Published online May 28, 2021. doi: 10.3748/wjg.v27.i20.2521
Peer-review started: January 22, 2021
First decision: March 29, 2021
Revised: April 11, 2021
Accepted: April 26, 2021
Article in press: April 26, 2021
Published online: May 28, 2021
Inflammatory bowel disease, encompassing Crohn’s disease (CD) and ulcerative colitis, are chronic immune-mediated inflammatory bowel diseases (IBD) that primarily affect the gastrointestinal tract with periods of activity and remission. Large body of evidence exist to strengthen the prognostic role of endoscopic evaluation for both disease activity and severity and it remains the gold standard for the assessment of mucosal healing. Mucosal healing has been associated with improved clinical outcomes with prolonged remission, decreased hospitalization, IBD-related surgeries and colorectal cancer risk. Therefore, endoscopic objectives in IBD have been incorporated as part of standard care. With the known increased risk of colorectal cancer in IBD, although prevention strategies continue to develop, regular surveillance for early detection of neoplasia continue to be paramount in IBD patients’ care. It is thanks to evolving technology and visualization techniques that surveillance strategies are continuously advancing. Therapeutic endoscopic options in IBD have also been expanding, from surgery sparing therapies such as balloon dilation of fibrostenotic strictures in CD to endoscopic mucosal resection of neoplastic lesions. In this review article, we discuss the current evidence on the use of endoscopy as part of standard of care of IBD, its role in surveillance of neoplasia, and the role of interventional endoscopic therapies.

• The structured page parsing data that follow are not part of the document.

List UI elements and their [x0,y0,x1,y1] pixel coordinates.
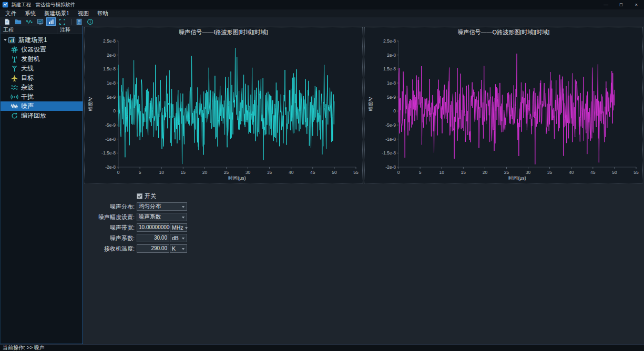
maximize-button[interactable]: □ [614,0,629,9]
info-button[interactable] [85,17,95,26]
menu-item-help[interactable]: 帮助 [93,9,113,17]
noise-figure-input[interactable]: 30.00 [137,234,169,242]
svg-text:-5e-9: -5e-9 [385,122,396,128]
waveform-icon [26,18,33,25]
svg-text:10: 10 [159,170,164,175]
noise-icon [11,102,18,110]
noise-distribution-select[interactable]: 均匀分布 [137,202,187,211]
switch-checkbox[interactable] [137,193,142,199]
noise-i-chart-panel: 噪声信号——I路波形图[时域][时域] 2.5e-82e-81.5e-81e-8… [84,27,363,183]
new-project-button[interactable] [2,17,12,26]
noise-bandwidth-unit-select[interactable]: MHz [170,223,187,232]
tree-item-label: 新建场景1 [18,36,47,45]
window-title: 新建工程 - 雷达信号模拟软件 [11,2,598,8]
project-tree: 新建场景1仪器设置发射机天线目标杂波干扰噪声编译回放 [1,34,83,344]
svg-text:20: 20 [202,170,208,175]
select-value: 噪声系数 [139,213,180,221]
form-row: 噪声幅度设置:噪声系数 [88,213,644,221]
tree-item-interference[interactable]: 干扰 [1,92,83,101]
minimize-button[interactable]: — [598,0,614,9]
export-icon [37,18,44,25]
svg-text:45: 45 [310,170,315,175]
form-field-label: 噪声分布: [88,203,135,211]
titlebar: 新建工程 - 雷达信号模拟软件 — □ × [0,0,644,9]
tree-item-label: 编译回放 [21,111,46,120]
noise-q-chart-panel: 噪声信号——Q路波形图[时域][时域] 2.5e-82e-81.5e-81e-8… [364,27,643,183]
chart-panel-button[interactable] [46,17,56,26]
svg-text:5e-9: 5e-9 [387,95,396,100]
tree-item-noise[interactable]: 噪声 [1,101,83,111]
waveform-view-button[interactable] [24,17,34,26]
svg-text:-5e-9: -5e-9 [105,122,116,128]
interference-icon [11,93,18,101]
svg-text:2e-8: 2e-8 [387,53,396,58]
antenna-icon [11,65,18,73]
close-button[interactable]: × [629,0,644,9]
svg-text:25: 25 [224,170,229,175]
gear-icon [11,46,18,54]
tree-item-clutter[interactable]: 杂波 [1,82,83,92]
tree-item-instrument-settings[interactable]: 仪器设置 [1,45,83,54]
noise-q-chart: 2.5e-82e-81.5e-81e-85e-90-5e-9-1e-8-1.5e… [365,37,642,183]
sidebar-column-project: 工程 [1,26,57,34]
svg-text:时间(μs): 时间(μs) [228,175,246,181]
noise-figure-unit-select[interactable]: dB [170,234,187,242]
tree-item-transmitter[interactable]: 发射机 [1,54,83,64]
svg-text:2e-8: 2e-8 [107,53,116,58]
tree-item-label: 天线 [21,64,34,73]
svg-text:55: 55 [633,170,639,175]
menu-item-file[interactable]: 文件 [1,9,21,17]
noise-i-chart: 2.5e-82e-81.5e-81e-85e-90-5e-9-1e-8-1.5e… [85,37,362,183]
expand-arrow-icon[interactable] [2,38,8,42]
tree-item-antenna[interactable]: 天线 [1,64,83,73]
noise-bandwidth-input[interactable]: 10.000000000 [137,223,169,232]
menu-item-system[interactable]: 系统 [21,9,40,17]
sidebar-column-notes: 注释 [57,26,73,34]
form-field-label: 噪声幅度设置: [88,213,135,221]
svg-text:时间(μs): 时间(μs) [508,175,526,181]
clutter-icon [11,84,18,91]
svg-text:1e-8: 1e-8 [387,80,396,86]
form-field-label: 接收机温度: [88,245,135,253]
chevron-down-icon [181,205,185,209]
fullscreen-button[interactable] [57,17,67,26]
menu-item-scene[interactable]: 新建场景1 [40,9,74,17]
scene-icon [8,36,16,44]
svg-text:5: 5 [139,170,141,175]
svg-text:2.5e-8: 2.5e-8 [383,38,396,44]
chart-panel-icon [48,18,55,25]
report-button[interactable] [74,17,84,26]
svg-text:1.5e-8: 1.5e-8 [103,66,116,71]
form-rows: 噪声分布:均匀分布噪声幅度设置:噪声系数噪声带宽:10.000000000MHz… [88,202,644,253]
open-project-button[interactable] [13,17,23,26]
tree-item-target[interactable]: 目标 [1,73,83,82]
svg-text:40: 40 [569,170,574,175]
tree-item-label: 干扰 [21,92,34,101]
receiver-temperature-unit-select[interactable]: K [170,244,187,253]
tree-item-compile-replay[interactable]: 编译回放 [1,111,83,120]
form-row: 噪声带宽:10.000000000MHz [88,223,644,232]
unit-value: MHz [172,224,183,231]
tree-item-scene[interactable]: 新建场景1 [1,35,83,45]
svg-text:35: 35 [547,170,553,175]
noise-amplitude-setting-select[interactable]: 噪声系数 [137,213,187,221]
main-area: 噪声信号——I路波形图[时域][时域] 2.5e-82e-81.5e-81e-8… [83,26,644,344]
svg-text:20: 20 [483,170,488,175]
svg-text:50: 50 [612,170,617,175]
chart-title-q: 噪声信号——Q路波形图[时域][时域] [365,27,642,37]
svg-text:15: 15 [461,170,466,175]
export-view-button[interactable] [35,17,45,26]
svg-text:-1e-8: -1e-8 [385,137,396,142]
switch-label: 开关 [145,192,156,200]
receiver-temperature-input[interactable]: 290.00 [137,244,169,253]
svg-text:30: 30 [246,170,251,175]
svg-text:1e-8: 1e-8 [107,80,116,86]
app-window: 新建工程 - 雷达信号模拟软件 — □ × 文件系统新建场景1视图帮助 工程 注… [0,0,644,351]
menu-item-view[interactable]: 视图 [74,9,93,17]
select-value: 均匀分布 [139,203,180,210]
svg-text:30: 30 [526,170,531,175]
svg-text:1.5e-8: 1.5e-8 [383,66,396,71]
svg-text:0: 0 [113,108,116,113]
svg-text:-2e-8: -2e-8 [105,164,116,170]
report-icon [76,18,83,25]
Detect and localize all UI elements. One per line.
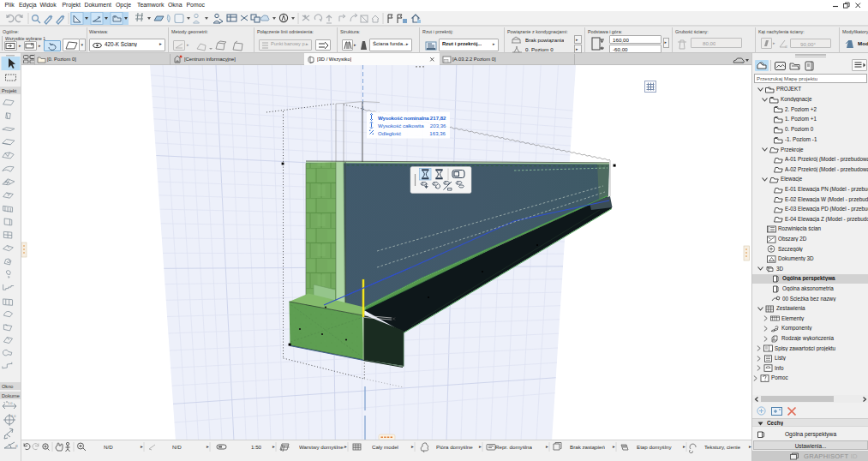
svg-text:203,36: 203,36 [430, 123, 446, 129]
svg-text:Wysokość nominalna: Wysokość nominalna [378, 115, 429, 121]
svg-text:Dokume: Dokume [2, 393, 20, 398]
svg-text:217,82: 217,82 [430, 115, 446, 121]
svg-text:163,36: 163,36 [429, 130, 446, 136]
svg-text:Projekt: Projekt [2, 88, 17, 93]
svg-text:1.0: 1.0 [8, 401, 13, 405]
svg-text:α: α [15, 444, 18, 448]
svg-text:Wysokość całkowita: Wysokość całkowita [378, 123, 424, 129]
svg-text:Okno: Okno [2, 384, 13, 389]
svg-text:Odległość: Odległość [378, 130, 401, 136]
svg-text:α: α [785, 44, 787, 49]
svg-text:1.0: 1.0 [11, 414, 16, 418]
svg-text:↓: ↓ [741, 60, 743, 64]
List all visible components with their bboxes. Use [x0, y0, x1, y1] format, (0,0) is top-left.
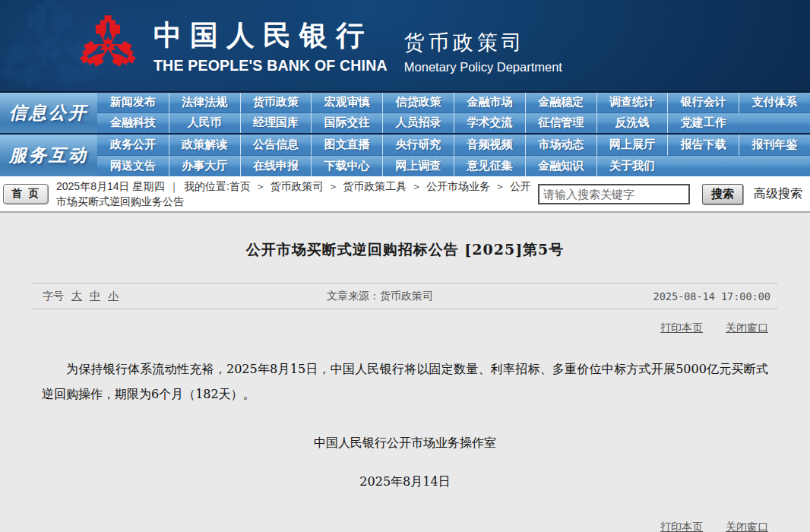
nav-item-party-building[interactable]: 党建工作: [667, 113, 739, 134]
nav-item-document-delivery[interactable]: 网送文告: [97, 156, 169, 177]
nav-item-online-filing[interactable]: 在线申报: [240, 156, 312, 177]
nav-item-financial-markets[interactable]: 金融市场: [454, 93, 525, 113]
breadcrumb-bar: 首 页 2025年8月14日 星期四 ｜ 我的位置:首页 ＞ 货币政策司 ＞ 货…: [0, 176, 810, 213]
nav-label-info-disclosure[interactable]: 信息公开: [0, 93, 97, 133]
nav-item-financial-knowledge[interactable]: 金融知识: [525, 156, 596, 177]
nav-item-service-hall[interactable]: 办事大厅: [169, 156, 240, 177]
nav-item-online-survey[interactable]: 网上调查: [382, 156, 454, 177]
main-navigation: 信息公开 新闻发布 法律法规 货币政策 宏观审慎 信贷政策 金融市场 金融稳定 …: [0, 91, 810, 176]
article-content: 公开市场买断式逆回购招标公告 [2025]第5号 字号 大 中 小 文章来源：货…: [0, 213, 810, 532]
nav-item-central-bank-research[interactable]: 央行研究: [382, 135, 454, 156]
pipe-separator: ｜: [169, 180, 179, 192]
chevron-separator: ＞: [411, 180, 422, 192]
chevron-separator: ＞: [495, 180, 505, 192]
article-body: 为保持银行体系流动性充裕，2025年8月15日，中国人民银行将以固定数量、利率招…: [42, 356, 768, 407]
nav-item-international-exchange[interactable]: 国际交往: [311, 113, 382, 134]
article-title: 公开市场买断式逆回购招标公告 [2025]第5号: [0, 240, 810, 260]
nav-section-service-interaction: 服务互动 政务公开 政策解读 公告信息 图文直播 央行研究 音频视频 市场动态 …: [0, 135, 810, 176]
article-source: 文章来源：货币政策司: [327, 290, 433, 303]
page: 中国人民银行 THE PEOPLE'S BANK OF CHINA 货币政策司 …: [0, 0, 810, 532]
nav-item-announcements[interactable]: 公告信息: [240, 135, 312, 156]
nav-item-anti-money-laundering[interactable]: 反洗钱: [596, 113, 668, 134]
bank-title-block: 中国人民银行 THE PEOPLE'S BANK OF CHINA: [153, 17, 388, 74]
home-button[interactable]: 首 页: [3, 184, 49, 204]
nav-menu-grid: 政务公开 政策解读 公告信息 图文直播 央行研究 音频视频 市场动态 网上展厅 …: [97, 135, 810, 176]
font-size-medium-link[interactable]: 中: [90, 290, 100, 303]
nav-item-empty: [739, 156, 810, 177]
pboc-logo-icon: [76, 12, 140, 79]
nav-item-credit-policy[interactable]: 信贷政策: [382, 93, 454, 113]
breadcrumb: 2025年8月14日 星期四 ｜ 我的位置:首页 ＞ 货币政策司 ＞ 货币政策工…: [56, 179, 536, 209]
chevron-separator: ＞: [327, 180, 338, 192]
nav-item-monetary-policy[interactable]: 货币政策: [240, 93, 312, 113]
nav-item-policy-interpretation[interactable]: 政策解读: [169, 135, 240, 156]
nav-item-audio-video[interactable]: 音频视频: [454, 135, 525, 156]
source-value: 货币政策司: [380, 290, 433, 302]
nav-item-empty: [739, 113, 810, 134]
nav-item-report-download[interactable]: 报告下载: [667, 135, 739, 156]
print-page-link[interactable]: 打印本页: [660, 521, 703, 532]
search-area: 搜索 高级搜索: [538, 184, 802, 204]
site-banner: 中国人民银行 THE PEOPLE'S BANK OF CHINA 货币政策司 …: [0, 0, 810, 91]
nav-label-service-interaction[interactable]: 服务互动: [0, 135, 97, 176]
nav-item-credit-reporting[interactable]: 征信管理: [525, 113, 596, 134]
department-name-en: Monetary Policy Department: [404, 60, 562, 74]
nav-item-rmb[interactable]: 人民币: [169, 113, 240, 134]
nav-item-recruitment[interactable]: 人员招录: [382, 113, 454, 134]
article-meta-row: 字号 大 中 小 文章来源：货币政策司 2025-08-14 17:00:00: [32, 283, 778, 309]
font-size-small-link[interactable]: 小: [108, 290, 119, 303]
breadcrumb-item-open-market[interactable]: 公开市场业务: [426, 180, 490, 192]
department-title-block: 货币政策司 Monetary Policy Department: [404, 29, 562, 74]
close-window-link[interactable]: 关闭窗口: [726, 321, 768, 334]
nav-menu-grid: 新闻发布 法律法规 货币政策 宏观审慎 信贷政策 金融市场 金融稳定 调查统计 …: [97, 93, 810, 133]
article-actions-top: 打印本页 关闭窗口: [42, 321, 768, 335]
nav-item-bank-accounting[interactable]: 银行会计: [667, 93, 739, 113]
nav-item-survey-statistics[interactable]: 调查统计: [596, 93, 668, 113]
breadcrumb-location-home[interactable]: 我的位置:首页: [184, 180, 251, 192]
font-size-large-link[interactable]: 大: [71, 290, 82, 303]
search-input[interactable]: [538, 184, 690, 204]
bank-name-en: THE PEOPLE'S BANK OF CHINA: [153, 57, 388, 74]
font-size-controls: 字号 大 中 小: [32, 290, 119, 303]
font-size-label: 字号: [43, 290, 64, 303]
publish-datetime: 2025-08-14 17:00:00: [653, 290, 778, 302]
breadcrumb-item-tools[interactable]: 货币政策工具: [343, 180, 407, 192]
close-window-link[interactable]: 关闭窗口: [726, 521, 768, 532]
nav-item-gov-affairs[interactable]: 政务公开: [97, 135, 169, 156]
chevron-separator: ＞: [255, 180, 266, 192]
article-signature: 中国人民银行公开市场业务操作室: [0, 435, 810, 451]
print-page-link[interactable]: 打印本页: [660, 321, 703, 334]
nav-item-state-treasury[interactable]: 经理国库: [240, 113, 312, 134]
nav-item-periodicals-yearbook[interactable]: 报刊年鉴: [739, 135, 810, 156]
search-button[interactable]: 搜索: [702, 184, 743, 204]
advanced-search-link[interactable]: 高级搜索: [754, 186, 802, 202]
nav-item-macroprudential[interactable]: 宏观审慎: [311, 93, 382, 113]
nav-item-empty: [667, 156, 739, 177]
nav-item-about-us[interactable]: 关于我们: [596, 156, 668, 177]
nav-item-payment-system[interactable]: 支付体系: [739, 93, 810, 113]
department-name-cn: 货币政策司: [404, 29, 562, 56]
nav-item-laws-regulations[interactable]: 法律法规: [169, 93, 240, 113]
breadcrumb-item-dept[interactable]: 货币政策司: [271, 180, 324, 192]
nav-item-fintech[interactable]: 金融科技: [97, 113, 169, 134]
source-label: 文章来源：: [327, 290, 380, 302]
article-actions-bottom: 打印本页 关闭窗口: [42, 521, 768, 532]
nav-item-download-center[interactable]: 下载中心: [311, 156, 382, 177]
nav-item-live-broadcast[interactable]: 图文直播: [311, 135, 382, 156]
nav-item-news[interactable]: 新闻发布: [97, 93, 169, 113]
nav-item-market-trends[interactable]: 市场动态: [525, 135, 596, 156]
nav-item-academic-exchange[interactable]: 学术交流: [454, 113, 525, 134]
article-sign-date: 2025年8月14日: [0, 474, 810, 490]
current-date: 2025年8月14日 星期四: [56, 180, 164, 192]
nav-item-financial-stability[interactable]: 金融稳定: [525, 93, 596, 113]
nav-item-online-exhibition[interactable]: 网上展厅: [596, 135, 668, 156]
nav-item-feedback-collection[interactable]: 意见征集: [454, 156, 525, 177]
nav-section-info-disclosure: 信息公开 新闻发布 法律法规 货币政策 宏观审慎 信贷政策 金融市场 金融稳定 …: [0, 93, 810, 135]
bank-name-cn: 中国人民银行: [153, 17, 388, 55]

Core Tip: Endoscopy is critical to the diagnosis of inflammatory bowel diseases (IBD) and is increasingly being used for disease monitoring and management to achieve the therapeutic goal of mucosa healing. In this review, we focus on the utility of endoscopy as a therapeutic objective, in disease monitoring, and in surveillance to detect and prevent neoplasia. We will also discuss the evolving role of endoscopic therapeutic interventions in IBD.